How To Eat Better When The Family Doesn’t Want To
Get your family to respect your new eating plan. Sometimes it’s hard to get family members to believe you when you say “This time it’s different; I’m really going to do it.” The only way to get others to buy into your diet is to demonstrate that you really are doing it – one day at a time.
Buy the teenagers their snacks and buy your spouse any favorite foods. Then stock your kitchen with your own healthy foods. You’ve got to have food in the kitchen that you can eat. It’s inconceivable to cook a non-diet meal for your family and then have nothing for yourself.
You’re not a martyr, you’re a dieter! Eat, but eat right. Do not allow yourself to feel cheated; that’s a slippery slope that leads to diet failure.
You’ve got to get smart about dieting and exercise. Learn. Recognize that playing ball with the kids in the backyard does NOT burn enough calories to justify sharing an ice cream treat with them.

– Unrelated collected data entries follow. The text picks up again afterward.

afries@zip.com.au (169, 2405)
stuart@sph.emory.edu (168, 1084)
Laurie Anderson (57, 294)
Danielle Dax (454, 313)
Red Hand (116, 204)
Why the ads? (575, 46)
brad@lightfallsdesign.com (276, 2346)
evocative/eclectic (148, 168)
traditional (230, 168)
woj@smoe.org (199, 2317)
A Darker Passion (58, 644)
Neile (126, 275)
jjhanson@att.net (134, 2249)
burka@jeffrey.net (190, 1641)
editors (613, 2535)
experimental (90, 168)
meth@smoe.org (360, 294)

Know that tasting food as you cook it is defeating your diet. Acknowledge that skipping one meal does not mean that you can eat extra at the next meal. This list could go on forever. Not only learn how to diet properly, but learn how not to kid yourself.
Learn to control the mind tricks which suggest you deserve a reward for being a good mother/father, surviving a stressful day, accomplishing something difficult. Everyone has challenges in life and sometimes they win and sometimes they lose. You do not deserve to be rewarded for living your life.
Congratulations for a job well done and sympathy for setbacks, but move on without food being your prize or consolation.
Back to the core message and this is the toughest part of eating healthy: Whether you have many mouths to feed or you live alone, to succeed in dieting, you must have the strength to develop your will power.
You can do it, whether you are cooking for a family of six – or just yourself. You just need to want it enough – and then, be prepared.